What's your childhood dream?

Being a graphic designer for video games was my first idea. Found out I could barely write legibly let alone draw. I wanted to be on the Enterprise…so I guess an astronaut mixed with some sort of scientific venture. Third choice was a teacher because I liked school, wanted to keep playing music, and enjoy all the free time…I was wrong about the free time!

I’m kinda reliving my childhood science dreams right now by working on my Calculus, and computer courses. I’m getting some good marks. Feels reassuring. Even if this venture doesn’t work out due to whatever life throws at me, I now know I have the mental capacity, and it’s within my potential.

After going to the top of the World Trade Centre as an eight year old I swore that I’d return one day and throw a paper plane off the viewing balcony. I was a bit like Douglas MacArthur, perhaps.

Not gonna happen.

I can only remember wanting to be some rich software designer. And maybe be some sort of psychologist who finally figured out all human behavior in scientific terms. Then it devolved to just being a programmer and be able to write a book. Now my dream is just to have a normal life and check off a checklist of things I think that entails.

An Actor in The Theatre, of course. Old home videos are endless strings of me bossing everyone around, telling them where to stand, what to say, what to wear, how I wanted it. They never got it right, so I had to do it all for them.

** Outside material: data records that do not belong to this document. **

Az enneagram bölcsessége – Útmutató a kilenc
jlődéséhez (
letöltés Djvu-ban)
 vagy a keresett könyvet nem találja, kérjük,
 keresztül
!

Pff.

It was such a relief when I got to drama school: others actually wanted to participate!

I followed the dream for some time. Drama school to train as an actor, then reading drama at university. Sometimes I even Have Work, oh holy grail of holy grails. In fact, someone just offered to pay me for voice recordings again. Surprises me every time: huh, give me money :confused:

So it turns out that, despite the occasional oddball who wants to give me money, Actors and Other Theatrical Types are not much appreciated in society at large. What with wars and the economy, it transpires we are not really necessary. :smack:

So now I’m trying to be a responsible adult. Going for a real MA.

And it’s all very interesting, and responsible, and grown up. But one of my best friends is right now working with Judith Malina. And another is up for a BAFTA.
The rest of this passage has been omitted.